The production of oospores is dependent on several factors including temperature,
hydrogen ion concentration and osmotic potential. Our results here indicate
that the most favorable temperatures for oospore production were 25-30°C
by the tested fungi. It could be postulated that the very cold winter and very
hot summer retard oospore production of such fungi (Abdelzaher
et al., 1994). Oospore produced most abundantly around neutral. Previous
studies revealed that Pythium sp. non-tolerant to acid soils (Webster,
1980; Abdelzaher et al., 1994). In this study,
no oospores have been produced below pH 5 for the two studied isolates of P.
ultimum var. ultimum. Pythium species have been absent from
heavily polluted places and seldom found in partially polluted locations (Harvey,
1952; Abdelzaher et al., 1994). It would
be suggested that, high polluted locations with osmotic potentials above -1.65
MPa represent inhibitive media toward oospore production. Oospores germination
of these two pythia occurred over a broad pH range with an optimum around 7.

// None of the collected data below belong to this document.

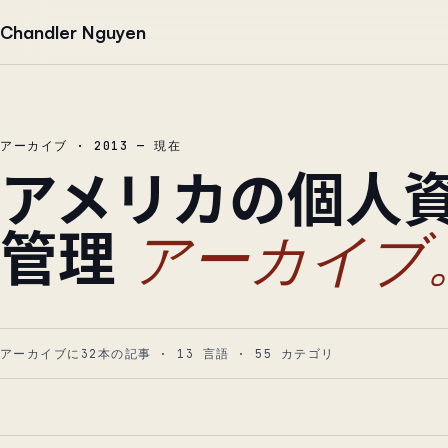
本文へ移動
Chandler Nguyen
アーカイブ · 2013 — 現在
アメリカの個人
管理
アーカイブ
アーカイブに32本の記事
·
13
言語
·
55
カテゴリ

Acidic soil appeared unsuitable for oospore germination. Heavy polluted places
retard oospore germination, therefore, it could be expected that high polluted
localities with osmotic potentials above -1.65 MPa inhibit oospore germination.
Our results are comparable with the results of many previous researches (Abdelzaher
et al., 1994; Cliquet and Tirilly, 2002;
Ge and Ichitani, 1992).
However, the Egyptian isolate produced more oospores than the German isolate, similarities of oospore behavior (production and germination) of the two tested isolates under the studied factors were confirmed.
Finally, it is worth to mention that identification of Pythium sp. to the species level can be done using sequencing of r-DNA-ITS including the 5.8S rDNA, however, some morphological and physiological differences might present within the same species. This might be attributed to the effect of environmental factors and cultural conditions.